By the end of this tutorial, you will know how to capture raw network packets from the NIC (Network Interface Card) of your computer, process the data, and create beautiful visualizations that will update in real-time.

Table of Contents

Why is Network Traffic Analysis Important?

Network traffic analysis is a critical requirement in enterprises where networks form the backbone of nearly every application and service. At the core of it, we have analysis of network packets that involves monitoring the network, capturing all the traffic (ingress and egress), and interpreting these packets as they flow through a network. You can use this technique to identify security patterns, detect anomalies, and ensure the security and efficiency of the network.

This proof-of-concept project that we’ll work on in this tutorial is particularly useful since it helps you visualize and analyze network activity in real-time. And this will allow you to understand how troubleshooting issues, performance optimizations, and security analysis is done in enterprise systems.

Prerequisites

How to Setup your Project

To get started, create the project structure and install the necessary tools with Pip with the following commands:

mkdir network-dashboard
cd network-dashboard
pip install streamlit pandas scapy plotly

We will be using Streamlit for the dashboard visualizations, Pandas for the data processing, Scapy for network packet capturing and packet processing, and finally Plotly for plotting charts with our collected data.

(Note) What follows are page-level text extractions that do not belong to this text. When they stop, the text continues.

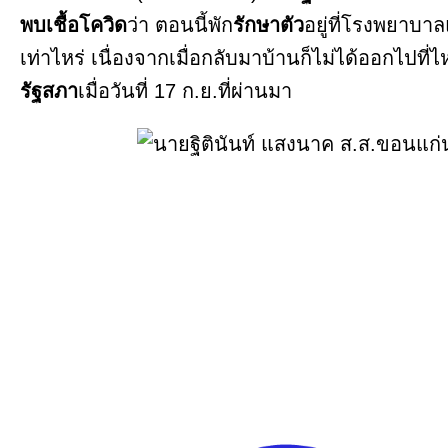
พบเชื้อโควิด
ว่า ตอนนี้พัก
รักษาตัว
อยู่ที่โรงพยาบาลแ
เท่าไหร่ เนื่องจากเมื่อกลับมาบ้านก็ไม่ได้ออกไปท
รัฐสภา
เมื่อวันที่ 17 ก.ย.ที่ผ่านมา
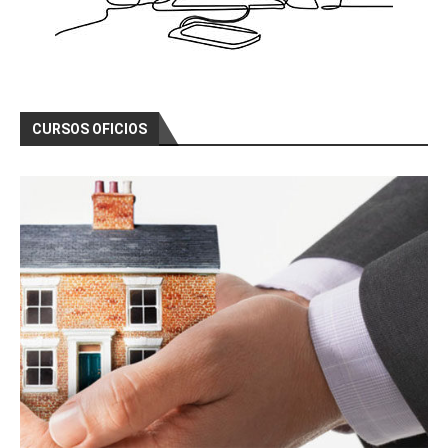
CURSOS OFICIOS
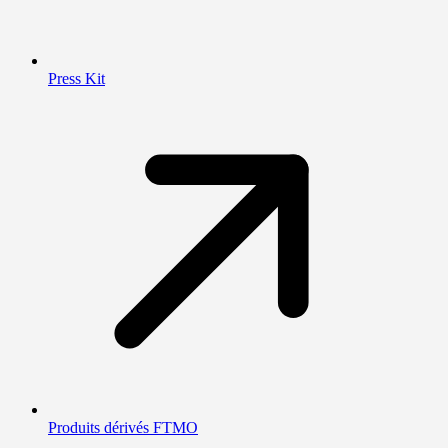
Press Kit
Produits dérivés FTMO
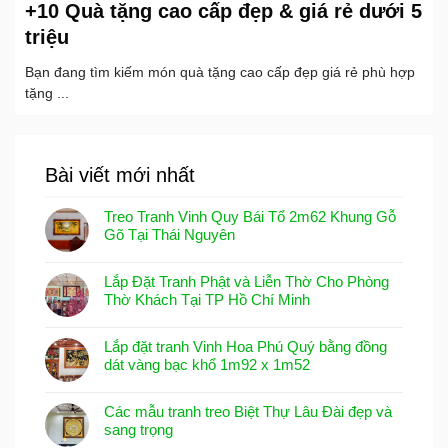
+10 Quà tặng cao cấp đẹp & giá rẻ dưới 5
triệu
Bạn đang tìm kiếm món quà tặng cao cấp đẹp giá rẻ phù hợp
tặng ...
Bài viết mới nhất
Treo Tranh Vinh Quy Bái Tổ 2m62 Khung Gỗ
Gõ Tại Thái Nguyên
Lắp Đặt Tranh Phật và Liễn Thờ Cho Phòng
Thờ Khách Tại TP Hồ Chí Minh
Lắp đặt tranh Vinh Hoa Phú Quý bằng đồng
dát vàng bạc khổ 1m92 x 1m52
Các mẫu tranh treo Biệt Thự Lâu Đài đẹp và
sang trọng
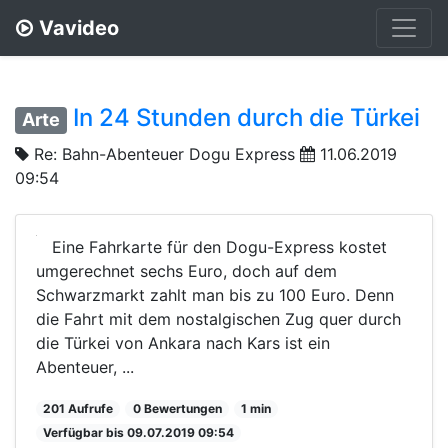
Vavideo
In 24 Stunden durch die Türkei
Arte
Re: Bahn-Abenteuer Dogu Express
11.06.2019
09:54
Eine Fahrkarte für den Dogu-Express kostet
umgerechnet sechs Euro, doch auf dem
Schwarzmarkt zahlt man bis zu 100 Euro. Denn
die Fahrt mit dem nostalgischen Zug quer durch
die Türkei von Ankara nach Kars ist ein
Abenteuer, ...
201 Aufrufe
0 Bewertungen
1 min
Verfügbar bis 09.07.2019 09:54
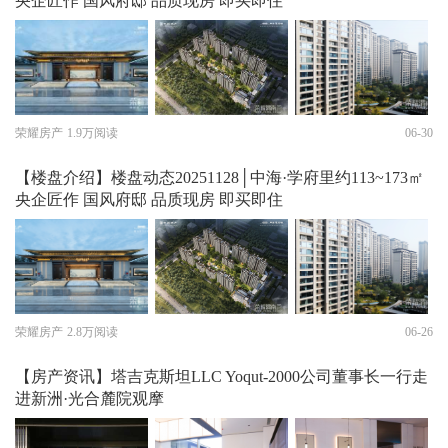
央企匠作 国风府邸 品质现房 即买即住
荣耀房产
1.9万阅读
06-30
【楼盘介绍】楼盘动态20251128│中海·学府里约113~173㎡
央企匠作 国风府邸 品质现房 即买即住
荣耀房产
2.8万阅读
06-26
【房产资讯】塔吉克斯坦LLC Yoqut-2000公司董事长一行走
进新洲·光合麓院观摩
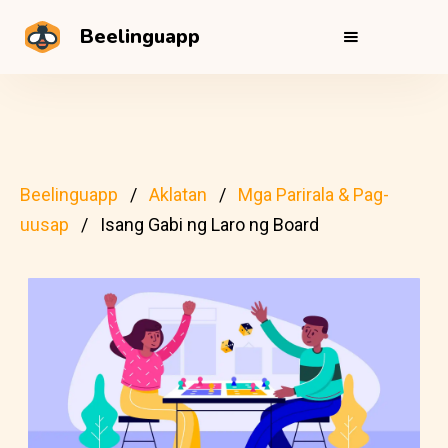
Beelinguapp
Beelinguapp
Aklatan
Mga Parirala & Pag-
uusap
Isang Gabi ng Laro ng Board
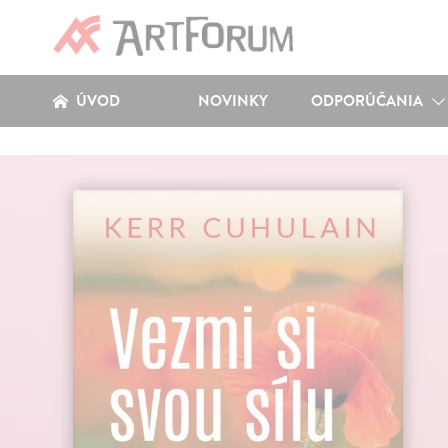
ÚVOD
NOVINKY
ODPORÚČANIA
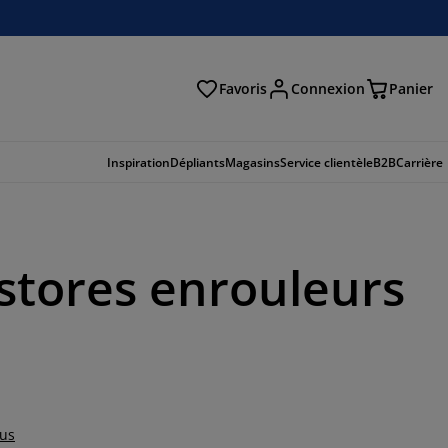
Favoris
Connexion
Panier
herche
Inspiration
Dépliants
Magasins
Service clientèle
B2B
Carrière
 stores enrouleurs
lus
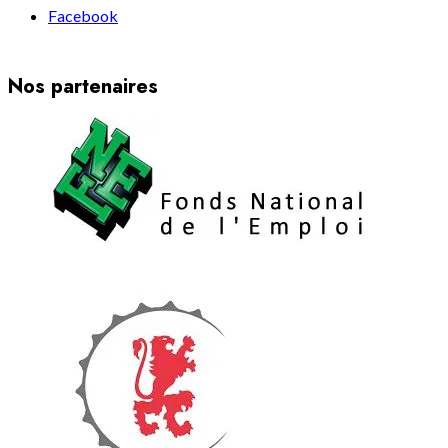
Facebook
Nos partenaires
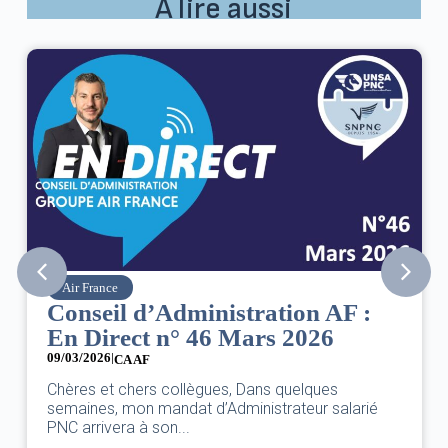
À lire aussi
Air France
Conseil d’Administration AF :
En Direct n° 46 Mars 2026
09/03/2026
|
CA AF
Chères et chers collègues, Dans quelques
semaines, mon mandat d’Administrateur salarié
PNC arrivera à son...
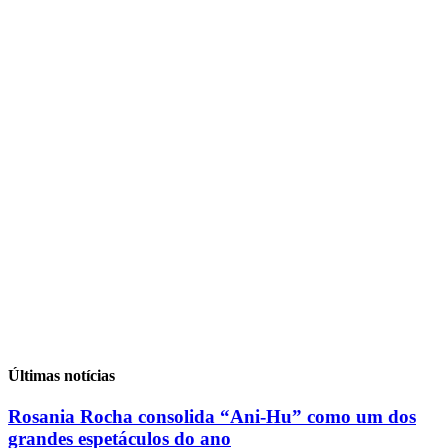
Últimas notícias
Rosania Rocha consolida “Ani-Hu” como um dos
grandes espetáculos do ano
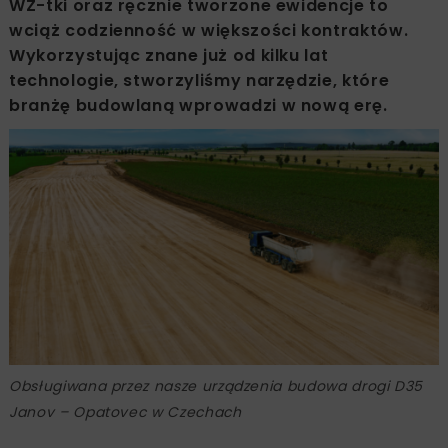
WZ-tki oraz ręcznie tworzone ewidencje to
wciąż codzienność w większości kontraktów.
Wykorzystując znane już od kilku lat
technologie, stworzyliśmy narzędzie, które
branżę budowlaną wprowadzi w nową erę.
Obsługiwana przez nasze urządzenia budowa drogi D35
Janov – Opatovec w Czechach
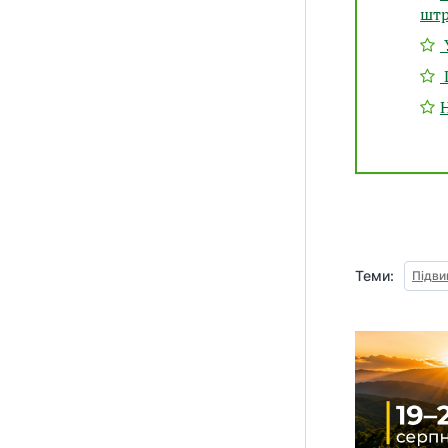
штр
Теми:
Підви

How to Build the Core Functionalities

We will be putting all of the code in a single file named dashboard.py. Firstly, let’s start by importing all the elements we will be using:

import streamlit as st
import pandas as pd
import plotly.express as px
import plotly.graph_objects as go
from scapy.all import *
from collections import defaultdict
import time
from datetime import datetime
import threading
import warnings
import logging
from typing import Dict, List, Optional
import socket

Now let’s configure logging by setting up a basic logging configuration. This will be used for tracking events and running our application in debug mode. We have currently set the logging level to be INFO, meaning that events with level INFO or higher will be displayed. If you are not familiar with logging in Python, I’d recommend checking out this documentation piece that goes in-depth.


logging.basicConfig(
    level=logging.INFO,
    format='%(asctime)s - %(levelname)s - %(message)s'
)
logger = logging.getLogger(__name__)

Next, we’ll build our packet processor. We’ll implement the functionality of processing our captured packets in this class.

class PacketProcessor:
    """Process and analyze network packets"""

    def __init__(self):
        self.protocol_map = {
            1: 'ICMP',
            6: 'TCP',
            17: 'UDP'
        }
        self.packet_data = []
        self.start_time = datetime.now()
        self.packet_count = 0
        self.lock = threading.Lock()

    def get_protocol_name(self, protocol_num: int) -> str:
        """Convert protocol number to name"""
        return self.protocol_map.get(protocol_num, f'OTHER({protocol_num})')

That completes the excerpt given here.